What you are asked to do:
Exactly the lines below starting at the line with "mask_svg is SVG." and ending at the line with "inferior vena cava? (SVG masks)" are wanted, with both ends included. Leave out the pictures and add no other lines.
#### Materials provided ####
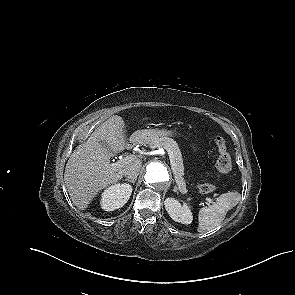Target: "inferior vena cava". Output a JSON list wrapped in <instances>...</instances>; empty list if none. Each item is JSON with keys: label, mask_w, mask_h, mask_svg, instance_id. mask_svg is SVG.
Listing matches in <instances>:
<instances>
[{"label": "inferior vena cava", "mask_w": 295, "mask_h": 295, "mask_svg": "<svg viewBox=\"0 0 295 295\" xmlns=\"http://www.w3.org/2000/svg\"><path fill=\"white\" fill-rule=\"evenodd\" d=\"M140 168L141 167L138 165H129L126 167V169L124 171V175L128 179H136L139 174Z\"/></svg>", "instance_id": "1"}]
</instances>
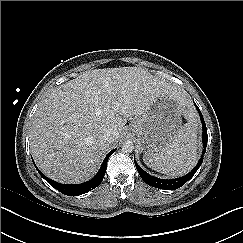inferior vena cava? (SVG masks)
####
#### Materials provided ####
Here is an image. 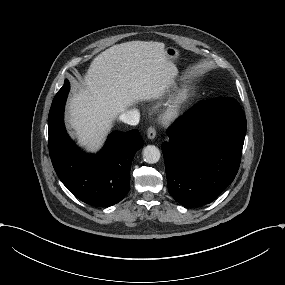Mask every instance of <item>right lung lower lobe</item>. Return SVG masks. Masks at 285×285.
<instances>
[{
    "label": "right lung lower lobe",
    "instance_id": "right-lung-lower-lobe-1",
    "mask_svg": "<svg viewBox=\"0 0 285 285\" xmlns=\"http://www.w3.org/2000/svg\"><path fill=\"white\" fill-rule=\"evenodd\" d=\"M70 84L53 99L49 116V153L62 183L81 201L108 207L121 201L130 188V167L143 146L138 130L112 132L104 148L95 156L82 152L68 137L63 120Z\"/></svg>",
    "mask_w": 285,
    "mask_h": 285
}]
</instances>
####
#### Materials provided ####
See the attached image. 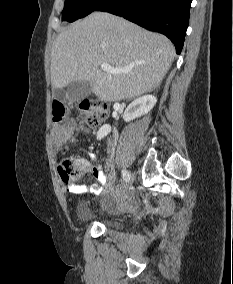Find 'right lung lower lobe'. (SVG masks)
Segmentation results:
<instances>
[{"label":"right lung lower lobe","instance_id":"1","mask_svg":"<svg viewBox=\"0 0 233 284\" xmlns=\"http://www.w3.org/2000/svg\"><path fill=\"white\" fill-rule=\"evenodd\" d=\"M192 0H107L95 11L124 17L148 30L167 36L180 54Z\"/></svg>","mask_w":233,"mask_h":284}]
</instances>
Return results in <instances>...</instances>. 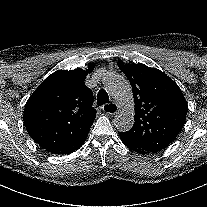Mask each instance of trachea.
####
Result of this task:
Target: "inferior vena cava". Output a JSON list wrapped in <instances>...</instances>; empty list if none. Each item is JSON with keys: label, mask_w, mask_h, mask_svg, instance_id. mask_svg is SVG.
Listing matches in <instances>:
<instances>
[{"label": "inferior vena cava", "mask_w": 295, "mask_h": 295, "mask_svg": "<svg viewBox=\"0 0 295 295\" xmlns=\"http://www.w3.org/2000/svg\"><path fill=\"white\" fill-rule=\"evenodd\" d=\"M140 168L141 167L138 165H129L126 167V169L124 171V175L128 179H136L139 174Z\"/></svg>", "instance_id": "1"}]
</instances>
inferior vena cava? (SVG masks)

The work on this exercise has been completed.